Daycare IPAC Checklist: Meeting Public Health Ontario Guidelines in 2026

Infection prevention in childcare settings carries consequences that extend far beyond regulatory compliance. Children under five have developing immune systems, making daycares one of the highest-risk environments for rapid pathogen transmission. Public Health Ontario has established clear IPAC guidelines that licensed childcare operators must follow, yet many facilities still have critical gaps in their day-to-day protocols. This daycare IPAC checklist walks you through every layer of compliance, from hand hygiene stations to outbreak reporting, so you can protect your children, your staff, and your operating licence.

Why IPAC Is Non-Negotiable in Licensed Childcare Settings

Licensed childcare facilities in Ontario operate under the Child Care and Early Years Act, which incorporates Public Health Ontario’s IPAC standards as enforceable requirements.

Failing to meet these standards does not just invite inspection penalties. It puts children at measurable risk of preventable illness, including norovirus, hand-foot-and-mouth disease, respiratory syncytial virus, and seasonal influenza outbreaks.

Public Health Ontario published updated IPAC guidance for child care settings that outlines specific expectations for cleaning frequencies, staff training, and outbreak response protocols.

Childcare operators who treat IPAC as a documentation exercise rather than a living practice consistently underperform in inspections. The gap between policy on paper and practice on the floor is where most violations originate.

Understanding the full scope of your obligations is where this checklist begins.

Hand Hygiene: The Foundation of Every Daycare IPAC Checklist

Placement and Accessibility of Hand Hygiene Stations

Every handwashing sink in your facility must be accessible without entering a diapering or food preparation area. Public Health Ontario specifies that sinks used for handwashing must not double as utility sinks used for mop water or equipment rinsing.

You should position alcohol-based hand rub (ABHR) dispensers at entry points, near exit doors, and at transition zones between activities. ABHR must not be used as a substitute for soap and water when hands are visibly soiled or after diapering.

Teaching and Supervising Hand Hygiene in Children

Children aged two and older can be actively taught proper handwashing technique. Supervised handwashing before meals, after outdoor play, and after toileting significantly reduces fecal-oral transmission within daycare cohorts.
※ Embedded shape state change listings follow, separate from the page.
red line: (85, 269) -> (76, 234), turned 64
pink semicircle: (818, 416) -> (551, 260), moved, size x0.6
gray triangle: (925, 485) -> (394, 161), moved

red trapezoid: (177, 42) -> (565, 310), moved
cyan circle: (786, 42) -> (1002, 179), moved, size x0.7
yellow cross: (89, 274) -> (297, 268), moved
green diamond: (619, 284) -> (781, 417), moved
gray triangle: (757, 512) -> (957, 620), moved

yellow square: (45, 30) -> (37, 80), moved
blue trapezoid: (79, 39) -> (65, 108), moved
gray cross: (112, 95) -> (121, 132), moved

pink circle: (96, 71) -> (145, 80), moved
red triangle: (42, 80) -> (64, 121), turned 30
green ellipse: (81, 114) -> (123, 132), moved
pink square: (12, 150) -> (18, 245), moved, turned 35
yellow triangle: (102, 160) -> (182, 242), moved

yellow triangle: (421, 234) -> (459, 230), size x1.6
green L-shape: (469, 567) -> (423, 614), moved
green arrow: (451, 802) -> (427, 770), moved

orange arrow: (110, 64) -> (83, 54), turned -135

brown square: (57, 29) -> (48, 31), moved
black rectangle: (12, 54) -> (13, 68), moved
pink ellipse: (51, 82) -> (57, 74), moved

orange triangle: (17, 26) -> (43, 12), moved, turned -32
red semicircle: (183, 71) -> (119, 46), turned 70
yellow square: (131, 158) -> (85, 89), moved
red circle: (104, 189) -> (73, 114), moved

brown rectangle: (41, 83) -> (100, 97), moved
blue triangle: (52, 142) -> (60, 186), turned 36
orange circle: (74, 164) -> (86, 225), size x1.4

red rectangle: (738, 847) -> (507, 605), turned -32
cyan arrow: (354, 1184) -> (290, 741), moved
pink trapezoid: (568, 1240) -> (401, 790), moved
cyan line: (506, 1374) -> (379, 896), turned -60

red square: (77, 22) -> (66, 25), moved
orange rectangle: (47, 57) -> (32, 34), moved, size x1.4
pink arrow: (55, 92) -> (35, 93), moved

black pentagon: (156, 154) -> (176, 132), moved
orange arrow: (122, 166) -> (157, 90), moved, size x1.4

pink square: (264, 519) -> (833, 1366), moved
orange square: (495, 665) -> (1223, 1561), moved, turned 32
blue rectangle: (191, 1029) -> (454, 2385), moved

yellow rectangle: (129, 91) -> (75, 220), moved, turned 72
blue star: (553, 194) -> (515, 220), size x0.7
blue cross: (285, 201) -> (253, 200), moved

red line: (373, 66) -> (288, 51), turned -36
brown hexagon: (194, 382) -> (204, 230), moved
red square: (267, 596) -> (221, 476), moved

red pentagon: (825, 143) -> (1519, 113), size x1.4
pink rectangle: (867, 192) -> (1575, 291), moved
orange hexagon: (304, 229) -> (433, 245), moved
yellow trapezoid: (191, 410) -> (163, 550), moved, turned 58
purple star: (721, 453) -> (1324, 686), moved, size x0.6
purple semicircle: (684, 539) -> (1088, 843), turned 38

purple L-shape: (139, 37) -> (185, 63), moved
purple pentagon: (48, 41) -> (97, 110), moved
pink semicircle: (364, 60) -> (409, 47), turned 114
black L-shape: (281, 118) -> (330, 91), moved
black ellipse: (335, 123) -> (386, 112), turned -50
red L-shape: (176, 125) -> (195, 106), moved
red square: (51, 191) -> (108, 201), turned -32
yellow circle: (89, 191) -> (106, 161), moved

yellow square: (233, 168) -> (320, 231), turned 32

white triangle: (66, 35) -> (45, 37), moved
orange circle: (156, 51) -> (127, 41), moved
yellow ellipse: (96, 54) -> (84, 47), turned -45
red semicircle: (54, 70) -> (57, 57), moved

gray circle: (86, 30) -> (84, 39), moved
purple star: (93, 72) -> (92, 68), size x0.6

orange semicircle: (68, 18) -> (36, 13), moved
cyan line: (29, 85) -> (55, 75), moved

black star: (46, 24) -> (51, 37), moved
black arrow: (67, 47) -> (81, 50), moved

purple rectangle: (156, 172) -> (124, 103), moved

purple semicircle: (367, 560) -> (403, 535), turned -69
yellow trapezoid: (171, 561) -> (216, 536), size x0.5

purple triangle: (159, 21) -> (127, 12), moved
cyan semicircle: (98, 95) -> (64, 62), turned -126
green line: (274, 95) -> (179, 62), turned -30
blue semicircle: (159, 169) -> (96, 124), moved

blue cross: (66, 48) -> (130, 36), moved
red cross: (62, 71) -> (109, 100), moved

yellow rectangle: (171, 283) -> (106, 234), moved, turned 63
Staff must wash their own hands at every critical moment, including after diapering, before food service, after handling soiled laundry, and after any contact with bodily fluids. This routine is non-negotiable regardless of glove use.

Your infection prevention guide for healthcare workers covers the rationale behind contact moment mapping, which applies directly to childcare environments.

The rigour of your hand hygiene program feeds directly into how well your cleaning and disinfection protocols perform.

Environmental Cleaning and Disinfection Standards

Cleaning Frequency Requirements by Zone

Public Health Ontario distinguishes between cleaning (removal of visible soil), disinfection (pathogen kill using approved products), and sterilization. In childcare settings, sterilization is rarely required, but appropriate disinfection absolutely is.

High-touch surfaces including light switches, door handles, crib rails, and tabletops used for meals or crafts must be cleaned and disinfected at least once daily and immediately following visible contamination.

Toys that are mouthed by children must be removed from circulation and cleaned before being returned. Plastic toys can typically be washed in a dishwasher or sanitized using a diluted bleach solution following PHO-approved concentration guidelines.

Approved Disinfectants and Contact Time Compliance

Using a Health Canada-approved disinfectant is not enough on its own. Contact time, the duration the product must remain visibly wet on a surface to achieve its kill claim, must be observed and respected.

Many daycare staff unknowingly wipe surfaces dry immediately after applying disinfectant, neutralizing the product’s effectiveness. Your cleaning protocols must include written contact time instructions specific to each product used.

The guide to cleaning, disinfecting, and sterilizing from Infection Shield provides a practical breakdown of these distinctions that your cleaning staff can reference directly.

Proper surface management sets the stage for reducing risk in the highest-contact zones of your facility, particularly diapering and toileting areas.

Diapering and Toileting: High-Risk Zone Protocols

Diaper-Changing Station Requirements

Every diaper-changing station must be positioned away from food preparation and feeding areas, with a minimum physical separation or barrier that prevents cross-contamination.

Stations must have non-porous, easily cleanable surfaces and must be disinfected between each use with an approved product applied for its full contact time. A lined waste receptacle for soiled diapers must be within arm’s reach but not accessible to children.

Gloves must be worn during diapering. Hands must be washed after glove removal even when the gloves appeared intact. Studies have demonstrated that gloves reduce but do not eliminate hand contamination during diapering procedures.

Potty Training and Toileting Supervision

Potty seats used in toilet training must be emptied into a toilet, rinsed, and disinfected after each use. Children must be supervised in handwashing following every toileting event.

Staff must never handle food items immediately after assisting a child with toileting without completing a full handwash. The physical flow of your facility should make this sequence the path of least resistance, not an inconvenient detour.

PHO highlighted that improper toileting hygiene is among the top transmission pathways for norovirus and rotavirus outbreaks in group childcare settings.

The risk in diapering and toileting zones connects directly to food safety, making the two domains inseparable in your IPAC planning.

Food Safety Intersections with IPAC in Childcare

Separation of Food Preparation from High-Risk Zones

Food handling areas must maintain clear separation from zones where bodily fluids are managed. This is a physical layout requirement, not just a behavioural one. Staff assigned to diapering duties during a shift must not transition directly to food service without a full handwash and, where possible, a change of outer clothing or apron.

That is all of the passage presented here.